The institutional culture then very quickly becomes that if you want to keep your job – you and the other members of your group make aggressive assumptions. If you want to make big bonuses – you make very aggressive assumptions about how low the losses will be on the credit derivatives, which then translates into increased business for you. And yes, other people will need to sign off on your group’s assumptions – but they are in the same institutional culture as you are, with their own personal reward systems that are based on the company making money. Also keep in mind that even the internal (theoretical) watchdogs are put in place by senior management, who have their own incentive structure, which is based on the company making lots and lots of money this year.
In a free market, where all the employees and senior management of all the financial firms want their piece of this lucrative action, the first thing that happens is that the firms with aggressive assumptions keep the firms with conservative assumptions from getting any business. And then, because we have competition going on here, in the next stage of the cycle, the very aggressive assumptions firms take the business from the merely aggressive assumption firms. Then in the next cycle, the people making the very, VERY aggressive assumptions take the business away – and the bonuses away – from the merely very aggressive assumptions makers.
To understand this process – you have to understand just how much money there is to be made by playing the game by its own rules, which may have very little to do with maximizing long-term shareholder value. Personal bonuses can be millions per year (with far higher payouts for hedge fund managers). As an individual who is in the right place at the right time – you can make more money in one good year than a doctor or airline pilot will make in a career. Except there is none of this medical school, or being on call, or flying over the Pacific Ocean business involved, there’s just sitting at a desk and manipulating some numbers while working the phone. As a corporation you can mint profits by the billions and tens of billions, without going through that messy business of actually building things, or selling toilet paper, or drilling for oil in two miles of ocean or such.

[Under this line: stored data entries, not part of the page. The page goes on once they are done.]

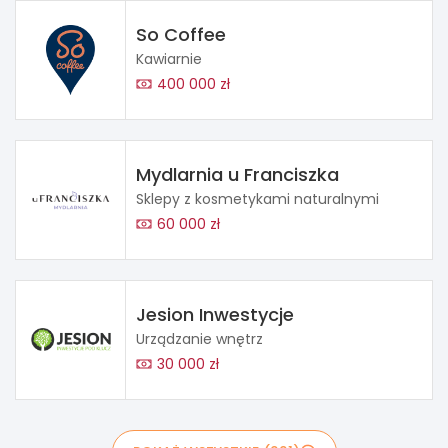
So Coffee
Kawiarnie
400 000 zł
Mydlarnia u Franciszka
Sklepy z kosmetykami naturalnymi
60 000 zł
Jesion Inwestycje
Urządzanie wnętrz
30 000 zł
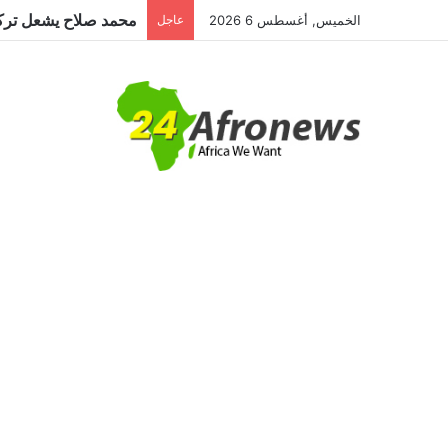
الخميس, أغسطس 6 2026
عاجل
مصر للطيران تستأنف 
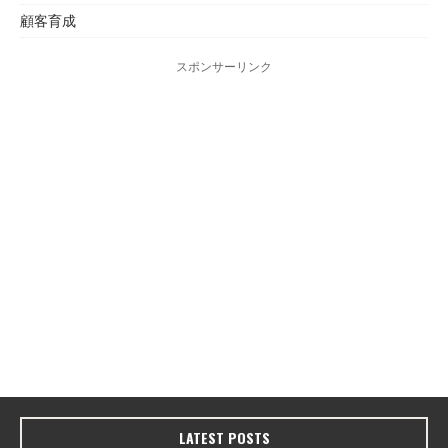
顧客育成
スポンサーリンク
LATEST POSTS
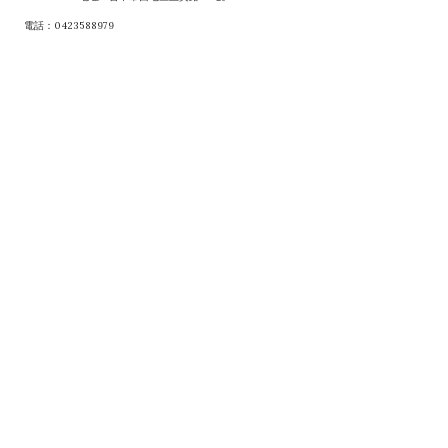
電話：0423588979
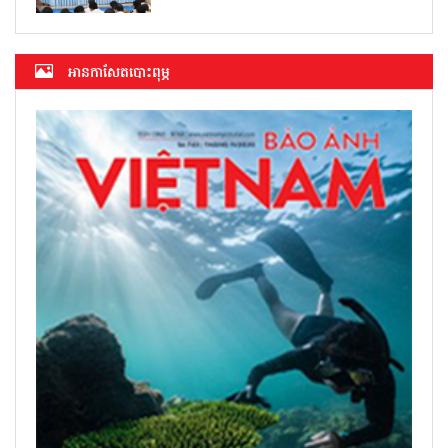
អាន​កាសែត​បោះពុម្ភ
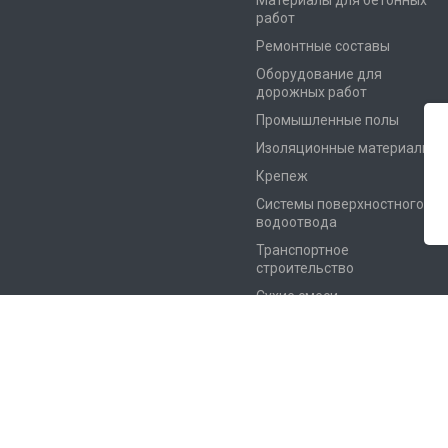
Материалы для бетонных
работ
Ремонтные составы
Оборудование для
дорожных работ
Промышленные полы
Изоляционные материалы
Крепеж
Системы поверхностного
водоотвода
Транспортное
строительство
Сухие смеси
Цены на сайте носят исключительно информационный характер и 
© 2026 Все права защищены.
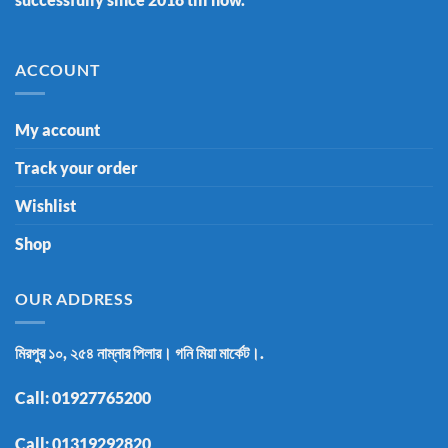
ACCOUNT
My account
Track your order
Wishlist
Shop
OUR ADDRESS
মিরপুর ১০, ২৫৪ নাম্নার পিলার। গনি মিয়া মার্কেট।.
Call:
01927765200
Call:
01319292820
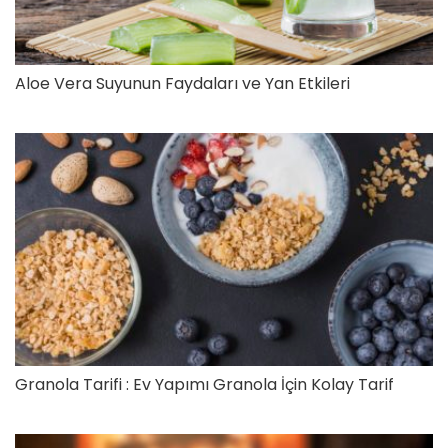
Aloe Vera Suyunun Faydaları ve Yan Etkileri
Granola Tarifi : Ev Yapımı Granola İçin Kolay Tarif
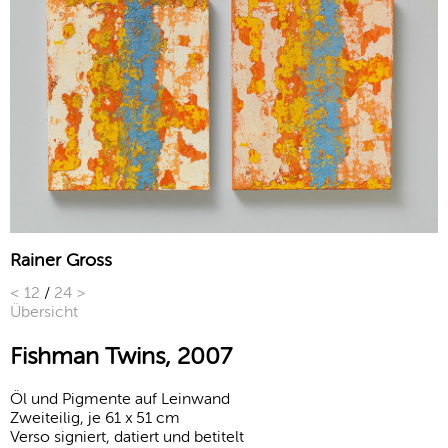
Rainer Gross
<
12
/
24
>
Übersicht
Fishman Twins, 2007
Öl und Pigmente auf Leinwand
Zweiteilig, je 61 x 51 cm
Verso signiert, datiert und betitelt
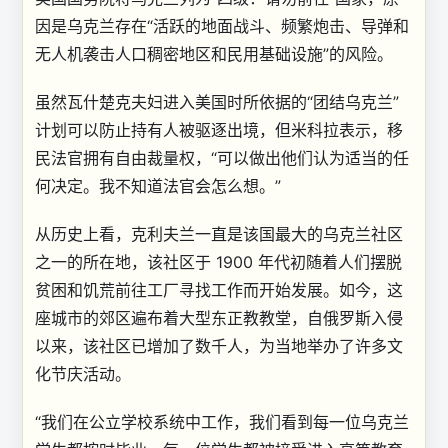
因是乌克兰存在“活跃的地面战斗、频繁炮击、导弹和
无人机袭击人口稠密地区和民用基础设施”的风险。
虽然瓦什楚克夫妇进入美国时所依据的“团结乌克兰”
计划可以防止持有人被驱逐出境，但米科拉表示，移
民法官拥有自由裁量权，“可以做出他们认为适当的任
何决定。我不知道法官会怎么想。”
从历史上看，克利夫兰一直是该国最大的乌克兰社区
之一的所在地，该社区于 1900 年代初随着人们摆脱
贫困和饥荒前往工厂寻找工作而开始发展。如今，这
座城市的郊区遍布着大型东正教教堂，自俄罗斯入侵
以来，该社区已增加了数千人，为当地举办了许多文
化节庆活动。
“我们在公立学校系统中工作，我们看到每一位乌克兰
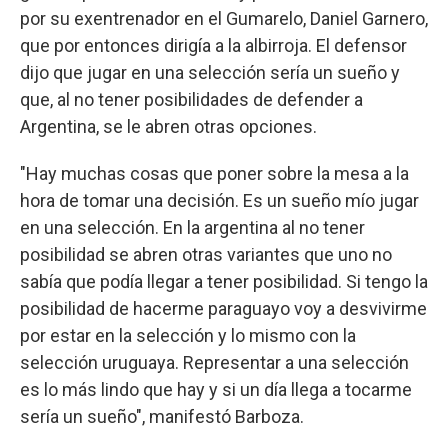
por su exentrenador en el Gumarelo, Daniel Garnero,
que por entonces dirigía a la albirroja. El defensor
dijo que jugar en una selección sería un sueño y
que, al no tener posibilidades de defender a
Argentina, se le abren otras opciones.
"Hay muchas cosas que poner sobre la mesa a la
hora de tomar una decisión. Es un sueño mío jugar
en una selección. En la argentina al no tener
posibilidad se abren otras variantes que uno no
sabía que podía llegar a tener posibilidad. Si tengo la
posibilidad de hacerme paraguayo voy a desvivirme
por estar en la selección y lo mismo con la
selección uruguaya. Representar a una selección
es lo más lindo que hay y si un día llega a tocarme
sería un sueño", manifestó Barboza.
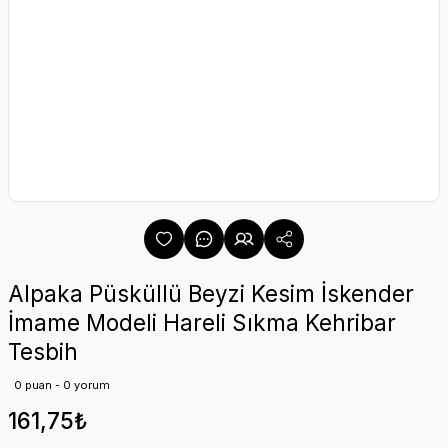
Alpaka Püsküllü Beyzi Kesim İskender
İmame Modeli Hareli Sıkma Kehribar
Tesbih
0 puan - 0 yorum
161,75₺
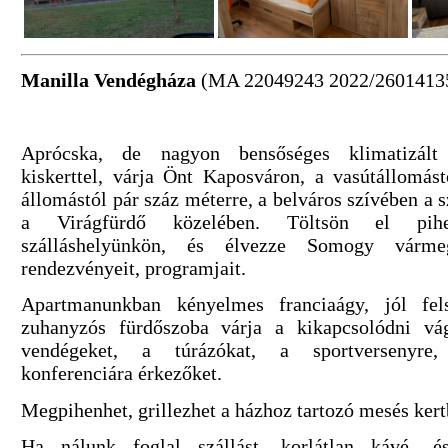
Manilla Vendégháza
(MA 22049243 2022/2601413
Aprócska, de nagyon bensőséges klimatizált
kiskerttel, várja Önt Kaposváron, a vasútállomás
állomástól pár száz méterre, a belváros szívében a 
a Virágfürdő közelében. Töltsön el pihen
szálláshelyünkön, és élvezze Somogy várme
rendezvényeit, programjait.
Apartmanunkban kényelmes franciaágy, jól fel
zuhanyzós fürdőszoba várja a kikapcsolódni vág
vendégeket, a túrázókat, a sportversenyre
konferenciára érkezőket.
Megpihenhet, grillezhet a házhoz tartozó mesés kert
Ha nálunk foglal szállást, korlátlan kávé- és 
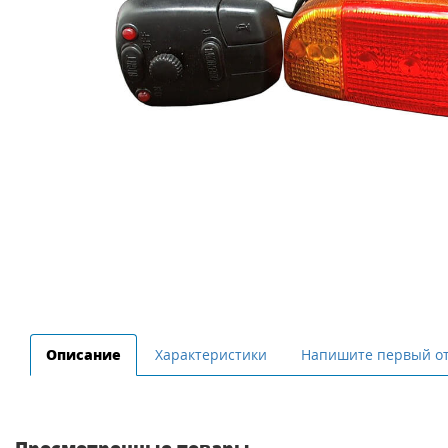
Описание
Характеристики
Напишите первый о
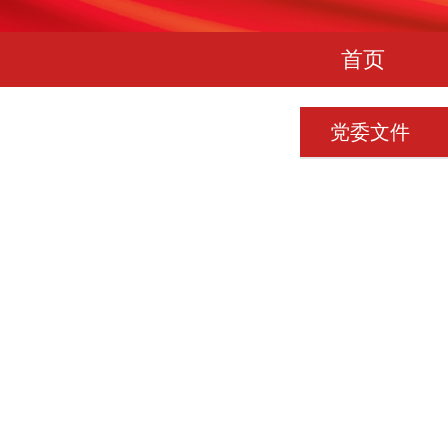
首页
党委文件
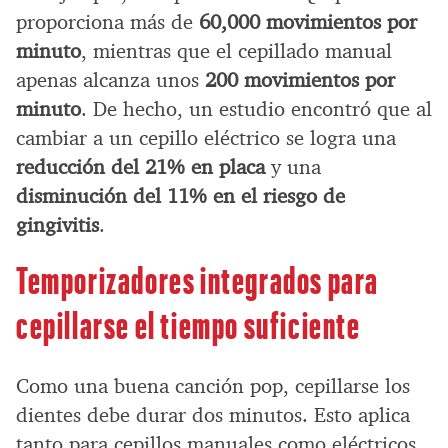
proporciona más de
60,000 movimientos por
minuto
, mientras que el cepillado manual
apenas alcanza unos
200 movimientos por
minuto
. De hecho, un estudio encontró que al
cambiar a un cepillo eléctrico se logra una
reducción del 21% en placa
y una
disminución del 11% en el riesgo de
gingivitis
.
Temporizadores integrados para
cepillarse el tiempo suficiente
Como una buena canción pop, cepillarse los
dientes debe durar dos minutos. Esto aplica
tanto para cepillos manuales como eléctricos.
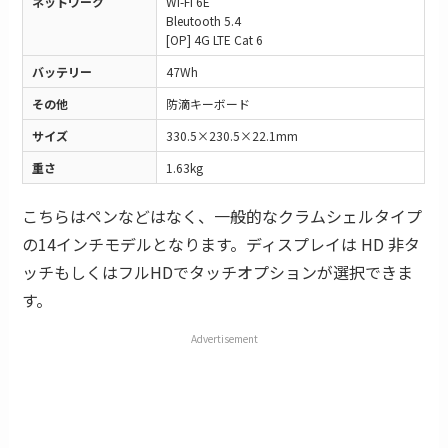
ネットワーク
Wi-Fi 6E
Bleutooth 5.4
[OP] 4G LTE Cat 6
バッテリー
47Wh
その他
防滴キーボード
サイズ
330.5×230.5×22.1mm
重さ
1.63kg
こちらはペンなどはなく、一般的なクラムシェルタイプ
の14インチモデルとなります。ディスプレイは HD 非タ
ッチもしくはフルHDでタッチオプションが選択できま
す。
Advertisement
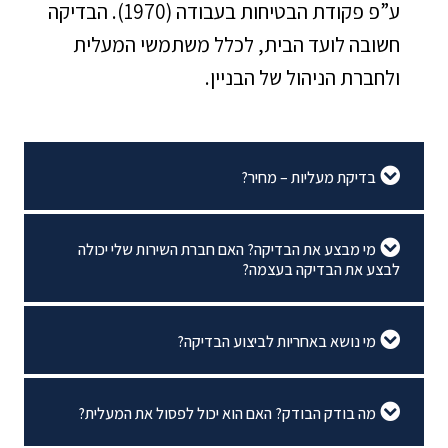
ע”פ פקודת הבטיחות בעבודה (1970). הבדיקה
חשובה לועד הבית, לכלל משתמשי המעלית
ולחברת הניהול של הבניין.
בדיקת מעליות – מחיר?
מי מבצע את הבדיקה? האם חברת השירות שלי יכולה
לבצע את הבדיקה בעצמה?
מי נושא באחריות לביצוע הבדיקה?
מה בודק הבודק? האם הוא יכול לפסול את המעלית?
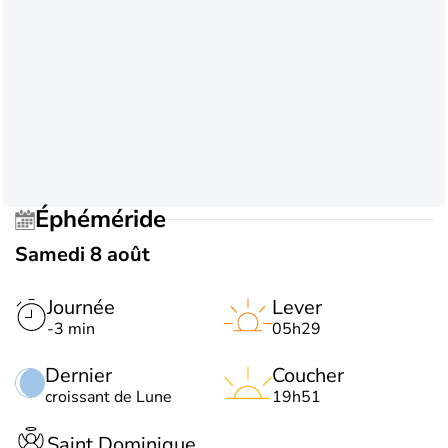
Éphéméride
Samedi 8 août
Journée
Lever
-3 min
05h29
Dernier
Coucher
croissant de Lune
19h51
Saint Dominique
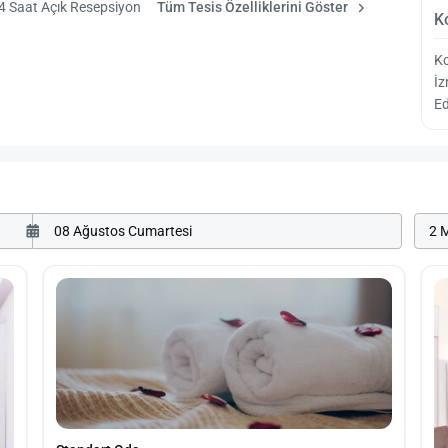
4 Saat Açık Resepsiyon
Tüm Tesis Özelliklerini Göster
K
K
İ
Ed
2 M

Where does this take us? What happens when firms compete to make ever more aggressive assumptions in the pursuit of some of the most extraordinary profit levels in the history of business, in nearly unregulated markets? As it so happens, we have a pretty good case study that is still unfolding for us right now, in a real world derivatives market that is tiny in comparison to the overall credit derivatives market. In the case of the subprime mortgage derivatives market, by the time the very, VERY aggressive assumption makers had bested the very aggressive assumption makers, hundreds of billions of dollars of mortgage loans were being routinely extended to people:
1. With poor credit histories of repaying their prior loans;
2. Who put no equity into their homes;
3. Whose self-reported and sometimes unverified incomes barely qualified at the initial teaser rate; and
4. Who had no known means to come up with the additional money when the mortgage reset upwards from the teaser rate to the real rate.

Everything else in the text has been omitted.